On peut donc saluer Spark pour ce bouquet de Renault 17. Non seulement pour leur indéniable qualité de reproduction, mais aussi pour leur apparition quasi simultanée chez les revendeurs spécialisés. En effet, le collectionneur désireux de retracer la carrière d’un modèle spécifique hésite souvent à s’engager. Telle version qui lui plaît est certes attirante, mais combien de mois voire d’années devra-t-il attendre la sortie des trois, quatre, cinq autres modèles qui lui permettront d’être complet sur le sujet ? Le modélisme et la collection sont certes affaire de patience, mais quand même … A contrario, quand une telle rafale de cinq miniatures arrive sur le marché en quelques semaines, certaines en séries très limitées, mieux vaut avoir les reins solides financièrement.
NOTE :
(1) Il faudrait plutôt parler de « désorganisation » pour ce rallye.
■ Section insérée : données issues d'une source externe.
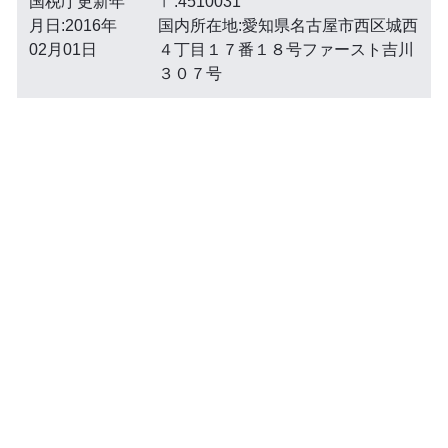
国税庁更新年
〒:4510031
月日:2016年
国内所在地:愛知県名古屋市西区城西
02月01日
４丁目１７番１８号ファースト吉川
３０７号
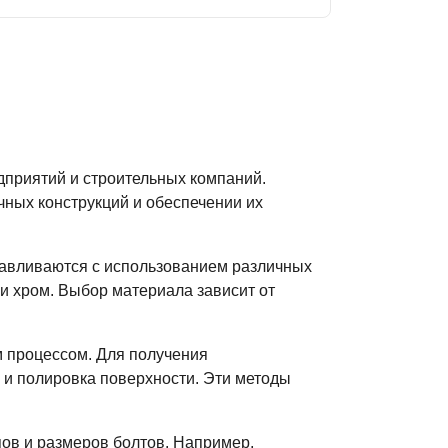
приятий и строительных компаний.
чных конструкций и обеспечении их
тавливаются с использованием различных
 и хром. Выбор материала зависит от
м процессом. Для получения
 и полировка поверхности. Эти методы
ов и размеров болтов. Например,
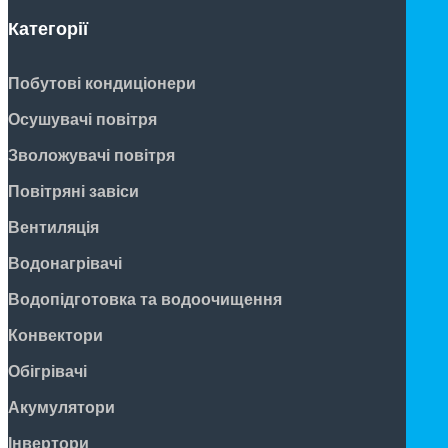
Категорії
Побутові кондиціонери
Осушувачі повітря
Зволожувачі повітря
Повітряні завіси
Вентиляція
Водонагрівачі
Водопідготовка та водоочищення
Конвектори
Обігрівачі
Акумулятори
Інвертори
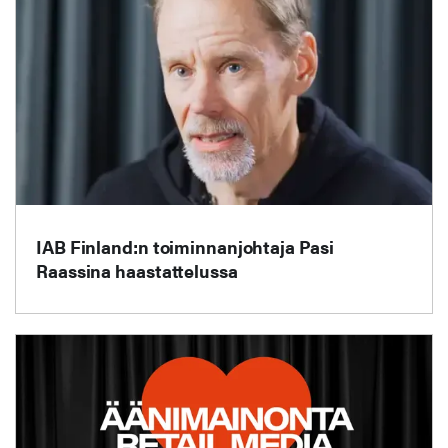
IAB Finland:n toiminnanjohtaja Pasi
Raassina haastattelussa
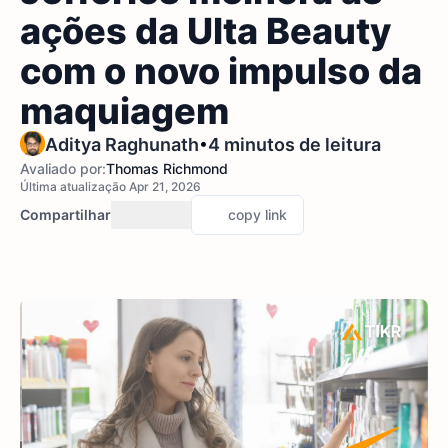
ações da Ulta Beauty
com o novo impulso da
maquiagem
•
Aditya Raghunath
4 minutos de leitura
Avaliado por:
Thomas Richmond
Última atualização Apr 21, 2026
Compartilhar
copy link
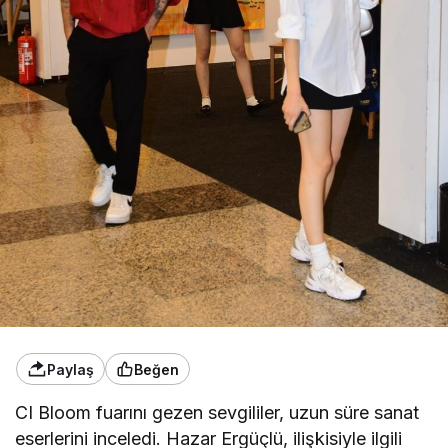
Paylaş
Beğen
CI Bloom fuarını gezen sevgililer, uzun süre sanat
eserlerini inceledi. Hazar Ergüçlü, ilişkisiyle ilgili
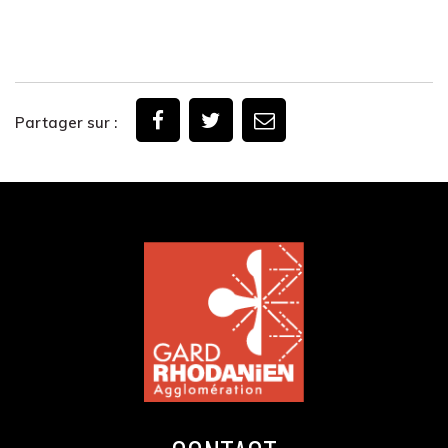
Partager sur :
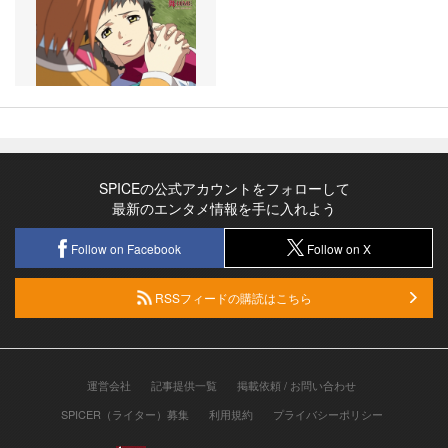
SPICEの公式アカウントをフォローして
最新のエンタメ情報を手に入れよう
Follow on Facebook
Follow on X
RSSフィードの購読はこちら
運営会社
記事提供一覧
掲載依頼 / お問い合わせ
SPICER（ライター）募集
利用規約
プライバシーポリシー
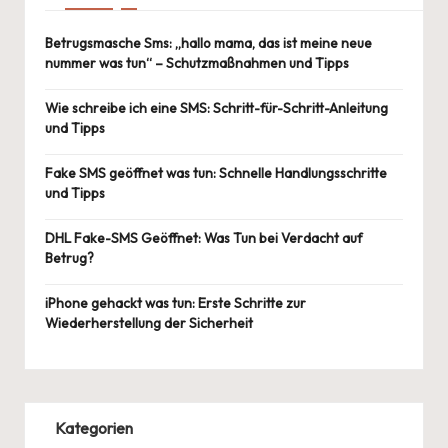
Betrugsmasche Sms: „hallo mama, das ist meine neue
nummer was tun“ – Schutzmaßnahmen und Tipps
Wie schreibe ich eine SMS: Schritt-für-Schritt-Anleitung
und Tipps
Fake SMS geöffnet was tun: Schnelle Handlungsschritte
und Tipps
DHL Fake-SMS Geöffnet: Was Tun bei Verdacht auf
Betrug?
iPhone gehackt was tun: Erste Schritte zur
Wiederherstellung der Sicherheit
Kategorien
Les faiblesses des organisateurs couplées aux interventions zélées d’une police avide de sanctionner tout contrevenant (Markku Alen et sa Fiat perdant la victoire à cause d’un excès de vitesse de son break d’assistance !) menèrent au dépôt de pas moins de neuf réclamations officielles de la part des équipes en lice. Il fallut attendre plusieurs semaines après l’arrivée pour que le résultat final soit entériné par la CSI. Celle-ci admit qu’une telle épreuve n’avait pas sa place dans un championnat mondial.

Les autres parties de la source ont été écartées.